Task description = Give the data back exactly as it stands.

Start of Input data

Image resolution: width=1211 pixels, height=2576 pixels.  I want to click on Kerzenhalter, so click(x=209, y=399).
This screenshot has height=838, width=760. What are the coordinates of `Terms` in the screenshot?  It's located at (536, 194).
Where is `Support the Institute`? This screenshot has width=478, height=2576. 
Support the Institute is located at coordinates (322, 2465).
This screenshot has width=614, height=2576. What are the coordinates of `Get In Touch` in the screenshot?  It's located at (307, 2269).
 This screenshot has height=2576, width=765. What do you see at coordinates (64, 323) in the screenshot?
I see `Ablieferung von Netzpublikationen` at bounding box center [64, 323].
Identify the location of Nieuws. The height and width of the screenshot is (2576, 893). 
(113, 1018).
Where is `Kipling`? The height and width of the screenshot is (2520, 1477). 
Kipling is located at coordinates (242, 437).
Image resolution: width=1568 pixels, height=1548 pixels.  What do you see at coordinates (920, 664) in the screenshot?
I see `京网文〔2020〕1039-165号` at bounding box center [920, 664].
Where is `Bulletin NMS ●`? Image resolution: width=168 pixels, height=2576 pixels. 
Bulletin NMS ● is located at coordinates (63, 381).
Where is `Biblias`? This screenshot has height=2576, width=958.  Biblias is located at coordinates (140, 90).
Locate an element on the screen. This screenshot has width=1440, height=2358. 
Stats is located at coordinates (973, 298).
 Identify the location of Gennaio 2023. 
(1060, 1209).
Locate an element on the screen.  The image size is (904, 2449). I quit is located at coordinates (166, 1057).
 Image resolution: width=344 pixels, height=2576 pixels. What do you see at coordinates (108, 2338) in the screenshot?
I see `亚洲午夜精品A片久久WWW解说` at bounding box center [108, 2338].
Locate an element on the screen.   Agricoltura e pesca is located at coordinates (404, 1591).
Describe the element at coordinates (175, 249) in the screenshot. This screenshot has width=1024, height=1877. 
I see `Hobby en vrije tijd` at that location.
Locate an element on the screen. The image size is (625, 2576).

End of Input data

Answer space =
Image resolution: width=1211 pixels, height=2576 pixels.  I want to click on Kerzenhalter, so click(x=209, y=399).
This screenshot has height=838, width=760. What are the coordinates of `Terms` in the screenshot?  It's located at (536, 194).
Where is `Support the Institute`? This screenshot has width=478, height=2576. 
Support the Institute is located at coordinates (322, 2465).
This screenshot has width=614, height=2576. What are the coordinates of `Get In Touch` in the screenshot?  It's located at (307, 2269).
 This screenshot has height=2576, width=765. What do you see at coordinates (64, 323) in the screenshot?
I see `Ablieferung von Netzpublikationen` at bounding box center [64, 323].
Identify the location of Nieuws. The height and width of the screenshot is (2576, 893). 
(113, 1018).
Where is `Kipling`? The height and width of the screenshot is (2520, 1477). 
Kipling is located at coordinates (242, 437).
Image resolution: width=1568 pixels, height=1548 pixels.  What do you see at coordinates (920, 664) in the screenshot?
I see `京网文〔2020〕1039-165号` at bounding box center [920, 664].
Where is `Bulletin NMS ●`? Image resolution: width=168 pixels, height=2576 pixels. 
Bulletin NMS ● is located at coordinates (63, 381).
Where is `Biblias`? This screenshot has height=2576, width=958.  Biblias is located at coordinates (140, 90).
Locate an element on the screen. This screenshot has width=1440, height=2358. 
Stats is located at coordinates (973, 298).
 Identify the location of Gennaio 2023. 
(1060, 1209).
Locate an element on the screen.  The image size is (904, 2449). I quit is located at coordinates (166, 1057).
 Image resolution: width=344 pixels, height=2576 pixels. What do you see at coordinates (108, 2338) in the screenshot?
I see `亚洲午夜精品A片久久WWW解说` at bounding box center [108, 2338].
Locate an element on the screen.   Agricoltura e pesca is located at coordinates (404, 1591).
Describe the element at coordinates (175, 249) in the screenshot. This screenshot has width=1024, height=1877. 
I see `Hobby en vrije tijd` at that location.
Locate an element on the screen. The image size is (625, 2576).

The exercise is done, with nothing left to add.